The same ought to be true with creatures in the game who are smarter than us.  They ought to be able to fight with swords at a skill level much higher than an ordinary person - or indeed do anything with a much higher ability.  Their comprehension should be lightning-quick, the intricacies of their language much harder to grasp, their tools requiring a tasking multiplicity our brain-pans can't perform at the same rate.  Oh, sure, you might eventually learn how to play their variety of chess ... but you'll never win if you're playing 'speed-chess' with them.  You don't think that fast.

The thrust of all this writing comes down to this:

1)  Virtually every technology in the game is equally spread among all races regardless of intelligence, and probably no one wants to change that.
2)  Intelligence is speed of comprehension, and not the possession of technologies.
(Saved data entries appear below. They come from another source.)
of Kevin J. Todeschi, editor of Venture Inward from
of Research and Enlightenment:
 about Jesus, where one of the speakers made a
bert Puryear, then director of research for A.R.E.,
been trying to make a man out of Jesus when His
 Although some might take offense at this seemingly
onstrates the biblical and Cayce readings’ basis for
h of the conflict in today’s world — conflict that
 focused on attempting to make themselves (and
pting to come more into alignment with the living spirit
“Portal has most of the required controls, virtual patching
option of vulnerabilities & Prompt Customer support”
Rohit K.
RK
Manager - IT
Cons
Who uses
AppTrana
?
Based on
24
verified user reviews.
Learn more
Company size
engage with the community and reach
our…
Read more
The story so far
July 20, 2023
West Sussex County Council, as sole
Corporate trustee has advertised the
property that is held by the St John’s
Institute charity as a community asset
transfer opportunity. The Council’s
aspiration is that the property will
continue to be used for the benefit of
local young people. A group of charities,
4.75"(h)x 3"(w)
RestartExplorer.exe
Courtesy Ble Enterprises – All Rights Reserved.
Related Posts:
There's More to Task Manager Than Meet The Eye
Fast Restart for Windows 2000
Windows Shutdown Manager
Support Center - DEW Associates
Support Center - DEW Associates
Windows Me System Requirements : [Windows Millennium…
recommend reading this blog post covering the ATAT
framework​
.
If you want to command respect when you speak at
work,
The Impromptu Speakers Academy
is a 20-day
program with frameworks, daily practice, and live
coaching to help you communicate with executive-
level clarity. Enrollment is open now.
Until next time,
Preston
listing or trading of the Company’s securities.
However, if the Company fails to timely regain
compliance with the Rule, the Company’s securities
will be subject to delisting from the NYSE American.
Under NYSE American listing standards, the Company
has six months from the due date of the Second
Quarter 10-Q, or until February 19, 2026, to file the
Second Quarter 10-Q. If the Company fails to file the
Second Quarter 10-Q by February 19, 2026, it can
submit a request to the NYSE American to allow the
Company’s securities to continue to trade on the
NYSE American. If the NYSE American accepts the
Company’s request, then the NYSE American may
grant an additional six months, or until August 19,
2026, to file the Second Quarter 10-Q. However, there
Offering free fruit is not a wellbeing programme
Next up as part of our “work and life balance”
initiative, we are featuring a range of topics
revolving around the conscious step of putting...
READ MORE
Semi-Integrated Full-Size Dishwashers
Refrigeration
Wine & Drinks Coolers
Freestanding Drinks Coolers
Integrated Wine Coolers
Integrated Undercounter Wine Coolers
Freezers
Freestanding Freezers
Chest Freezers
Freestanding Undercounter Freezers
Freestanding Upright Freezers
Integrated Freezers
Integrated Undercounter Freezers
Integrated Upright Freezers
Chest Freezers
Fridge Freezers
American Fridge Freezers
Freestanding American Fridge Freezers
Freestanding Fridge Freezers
For that matter, intelligence is the possession of certain moralities, but that's another essay.

A smarter creature therefore ought to be able to use all the same existing technologies better ... and that is the scale that ought to be put into place.  It shouldn't be that a naga or a bugbear has a better to hit table because it has more hit dice.  Both should fight on to hit tables that are commensurate with their intelligence.  And the same ought to be true with most die rolls.  A smarter fighter should be able to do better with a grapple.  He or she should be able to leap from a high place with less likelihood of dying.  He or she should be able to take down a bigger, stronger opponent even if that other opponent is a higher 'level' ... which might be a case of a better to hit table for the lower level, smarter fighter and a lot of hit points for the higher level, dumber fighter.  And that might be a very interesting - and quite socially common - contest.

Intelligence, not strength or dexterity, ought to be the MASTER stat.

But nobody bothered to make rules for it.